4. Updated Daytona bootstrap to install `nodejs` + `npm` (and validate `npx` availability) so `codex-acp` launcher can run.
### Outcome
- `createSession` no longer races itself due local timeout.
- Timeout errors are surfaced directly instead of hidden behind repeated local timeout retries.
- Daytona sandboxes keep published sandbox-agent bootstrap with compatible runtime prerequisites for Codex ACP launch.
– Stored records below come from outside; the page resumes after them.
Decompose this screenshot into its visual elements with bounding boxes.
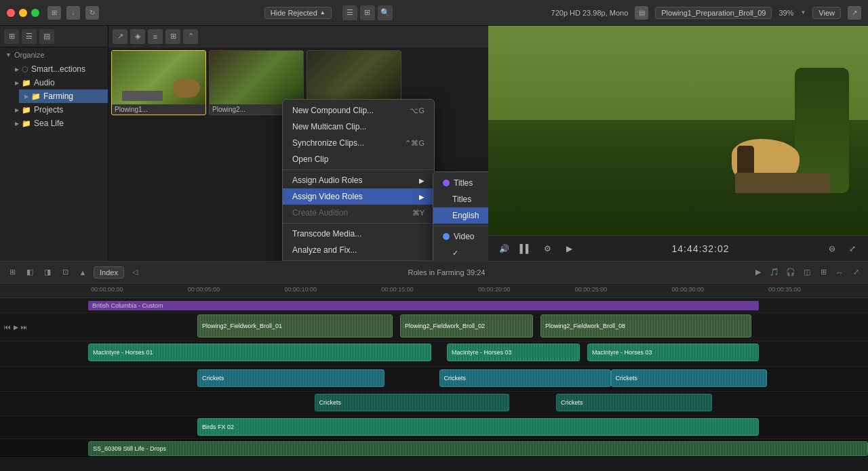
ctx-open-clip[interactable]: Open Clip — [283, 151, 434, 167]
quality-icon[interactable]: ▤ — [635, 6, 648, 20]
sidebar-item-sea-life[interactable]: ▶ 📁 Sea Life — [9, 117, 108, 130]
titlebar-right: 720p HD 23.98p, Mono ▤ Plowing1_Preparat… — [551, 6, 861, 20]
timeline-right-icons: ▶ 🎵 🎧 ◫ ⊞ ↔ ⤢ — [751, 266, 863, 279]
tl-icon-4[interactable]: ⊡ — [58, 266, 72, 279]
browser-icon3[interactable]: ≡ — [148, 29, 163, 44]
view-button[interactable]: View — [812, 7, 841, 19]
tl-icon-2[interactable]: ◧ — [23, 266, 37, 279]
ruler-mark-4: 00:00:20:00 — [478, 286, 511, 293]
scene-equipment — [735, 173, 830, 193]
bottom-clip[interactable]: SS_60309 Still Life - Drops — [88, 441, 868, 456]
tl-right-icon-6[interactable]: ↔ — [833, 266, 846, 279]
sidebar-icon3[interactable]: ▤ — [39, 29, 54, 44]
traffic-lights — [7, 9, 39, 17]
video-clip-1[interactable]: Plowing2_Fieldwork_Broll_01 — [197, 314, 393, 337]
audio-horses-2[interactable]: MacIntyre - Horses 03 — [447, 344, 580, 361]
video-clip-2[interactable]: Plowing2_Fieldwork_Broll_02 — [400, 314, 533, 337]
submenu-assign-video-roles: Titles ⌃⌥T Titles English ▌ Video — [433, 171, 488, 261]
submenu-titles-main[interactable]: Titles ⌃⌥T — [433, 175, 488, 191]
app: ⊞ ↓ ↻ Hide Rejected ▲ ☰ ⊞ 🔍 720p HD 23.9… — [0, 0, 868, 471]
titlebar-center: Hide Rejected ▲ ☰ ⊞ 🔍 — [106, 5, 551, 20]
settings-icon[interactable]: ⚙ — [540, 241, 555, 256]
fullscreen-icon[interactable]: ⤢ — [845, 241, 860, 256]
ruler-mark-6: 00:00:30:00 — [672, 286, 705, 293]
submenu-english[interactable]: English ▌ — [433, 207, 488, 224]
crickets1-2[interactable]: Crickets — [439, 369, 611, 387]
timeline-header: ⊞ ◧ ◨ ⊡ ▲ Index ◁ Roles in Farming 39:24… — [0, 262, 868, 283]
tl-right-icon-3[interactable]: 🎧 — [784, 266, 797, 279]
sidebar-item-projects[interactable]: ▶ 📁 Projects — [9, 103, 108, 117]
video-clip-3[interactable]: Plowing2_Fieldwork_Broll_08 — [540, 314, 751, 337]
submenu-titles-sub[interactable]: Titles — [433, 191, 488, 207]
track-content-color: British Columbia - Custom — [88, 298, 868, 312]
tl-icon-3[interactable]: ◨ — [41, 266, 54, 279]
list-view-button[interactable]: ☰ — [342, 5, 357, 20]
submenu-video-main[interactable]: Video ⌃⌥V — [433, 228, 488, 245]
timeline-ruler: 00:00:00:00 00:00:05:00 00:00:10:00 00:0… — [0, 283, 868, 298]
crickets2-1[interactable]: Crickets — [315, 394, 510, 411]
tl-right-icon-5[interactable]: ⊞ — [816, 266, 830, 279]
ctx-new-multicam-clip[interactable]: New Multicam Clip... — [283, 119, 434, 135]
ctx-transcode-media[interactable]: Transcode Media... — [283, 226, 434, 242]
timeline-tracks: British Columbia - Custom ⏮ ▶ ⏭ Plowi — [0, 298, 868, 471]
tl-icon-6[interactable]: ◁ — [128, 266, 142, 279]
audio-horses-3[interactable]: MacIntyre - Horses 03 — [587, 344, 759, 361]
browser-icon1[interactable]: ↗ — [113, 29, 127, 44]
fullscreen-button[interactable] — [31, 9, 39, 17]
ctx-assign-video-roles[interactable]: Assign Video Roles ▶ — [283, 188, 434, 205]
color-bar-clip[interactable]: British Columbia - Custom — [88, 301, 759, 310]
crickets1-3[interactable]: Crickets — [611, 369, 767, 387]
import-icon[interactable]: ↓ — [66, 6, 80, 20]
hide-rejected-button[interactable]: Hide Rejected ▲ — [264, 7, 332, 19]
zoom-out-icon[interactable]: ⊖ — [825, 241, 840, 256]
browser-icon2[interactable]: ◈ — [130, 29, 145, 44]
sidebar-icon2[interactable]: ☰ — [22, 29, 37, 44]
ctx-analyze-fix[interactable]: Analyze and Fix... — [283, 242, 434, 258]
preview-controls: 🔊 ▌▌ ⚙ ▶ 14:44:32:02 ⊖ ⤢ — [488, 235, 868, 261]
clip-thumbnail-2 — [210, 51, 304, 104]
play-button[interactable]: ▶ — [561, 241, 576, 256]
minimize-button[interactable] — [19, 9, 27, 17]
ctx-create-audition[interactable]: Create Audition ⌘Y — [283, 205, 434, 221]
grid-view-button[interactable]: ⊞ — [360, 5, 375, 20]
track-content-bottom: SS_60309 Still Life - Drops — [88, 439, 868, 457]
audio-horses-1[interactable]: MacIntyre - Horses 01 — [88, 344, 431, 361]
sync-icon[interactable]: ↻ — [85, 6, 99, 20]
ctx-new-compound-clip[interactable]: New Compound Clip... ⌥G — [283, 102, 434, 119]
tl-right-icon-1[interactable]: ▶ — [751, 266, 765, 279]
library-icon[interactable]: ⊞ — [47, 6, 61, 20]
clip-name-display: Plowing1_Preparation_Broll_09 — [655, 7, 772, 19]
ctx-synchronize-clips[interactable]: Synchronize Clips... ⌃⌘G — [283, 135, 434, 151]
tl-right-icon-7[interactable]: ⤢ — [849, 266, 863, 279]
sidebar-icon1[interactable]: ⊞ — [4, 29, 19, 44]
ctx-assign-audio-roles[interactable]: Assign Audio Roles ▶ — [283, 172, 434, 188]
close-button[interactable] — [7, 9, 15, 17]
share-icon[interactable]: ↗ — [848, 6, 861, 20]
track-color-bar: British Columbia - Custom — [0, 298, 868, 313]
browser-icon4[interactable]: ⊞ — [165, 29, 180, 44]
tl-icon-1[interactable]: ⊞ — [5, 266, 19, 279]
search-button[interactable]: 🔍 — [378, 5, 393, 20]
tl-right-icon-4[interactable]: ◫ — [800, 266, 814, 279]
sidebar: ⊞ ☰ ▤ ▼ Organize ▶ ⬡ Smart...ections ▶ 📁… — [0, 26, 108, 261]
track-audio-bottom: SS_60309 Still Life - Drops — [0, 439, 868, 458]
crickets1-1[interactable]: Crickets — [197, 369, 384, 387]
audio-meter-icon[interactable]: ▌▌ — [518, 241, 533, 256]
sidebar-toolbar: ⊞ ☰ ▤ — [0, 26, 108, 47]
tl-icon-5[interactable]: ▲ — [76, 266, 90, 279]
tl-right-icon-2[interactable]: 🎵 — [768, 266, 781, 279]
clip-label-1: Plowing1... — [112, 104, 205, 115]
track-video: ⏮ ▶ ⏭ Plowing2_Fieldwork_Broll_01 Plowin… — [0, 313, 868, 342]
submenu-video-checked[interactable]: ✓ Video — [433, 245, 488, 261]
clip-item-1[interactable]: Plowing1... — [111, 50, 206, 115]
sidebar-item-smart-collections[interactable]: ▶ ⬡ Smart...ections — [9, 62, 108, 76]
birds-clip[interactable]: Birds FX 02 — [197, 418, 759, 436]
index-button[interactable]: Index — [94, 266, 124, 279]
browser-icon5[interactable]: ⌃ — [183, 29, 198, 44]
timecode-display: 14:44:32:02 — [672, 243, 730, 254]
volume-icon[interactable]: 🔊 — [496, 241, 511, 256]
titles-dot — [443, 180, 450, 186]
crickets2-2[interactable]: Crickets — [556, 394, 712, 411]
sidebar-item-audio[interactable]: ▶ 📁 Audio — [9, 76, 108, 89]
sidebar-item-farming[interactable]: ▶ 📁 Farming — [19, 89, 108, 103]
## 2026-02-08 - uncommitted
### What I Was Working On
Wiring task initialization to create/poll sandbox-agent sessions through provider-resolved endpoints.
### Friction / Issue
Local test runs cannot assume a live sandbox-agent backend, so session bootstrap is inherently optional in tests and on clean machines.
### Attempted Fix / Workaround
1. Wrapped session creation in guarded error handling during task initialization.
2. Persisted task state as `queued` when session creation fails, while keeping sandbox metadata written.
3. Continued status tracking through runtime messages when a session is available.
### Outcome
- Task creation remains deterministic without hard dependency on a running sandbox-agent process.
- Behavior is testable in CI/local environments that do not run sandbox-agent.
## 2026-02-12 - uncommitted
### What I Was Working On
Upgrading backend integration from legacy sandbox-agent session endpoints to `sandbox-agent@0.2.0` and validating Daytona-backed execution.
### Friction / Issue
`0.2.0` no longer exposes the legacy session REST endpoints used by the backend integration; direct session create/status polling via those paths returns `404`.
### Attempted Fix / Workaround
1. Switched backend integration to `sandbox-agent` SDK (`SandboxAgent.connect`, `createSession`, `getSession`, `getEvents`).
2. Added status inference from SDK state/events for compatibility with existing task status sync actor.
3. Upgraded Daytona provider to install/start `sandbox-agent 0.2.0` in sandboxes and expose a preview endpoint for SDK calls.
### Outcome
- Backend no longer depends on removed legacy session REST endpoints.
- Daytona flow is aligned with `sandbox-agent 0.2.0` runtime and SDK usage.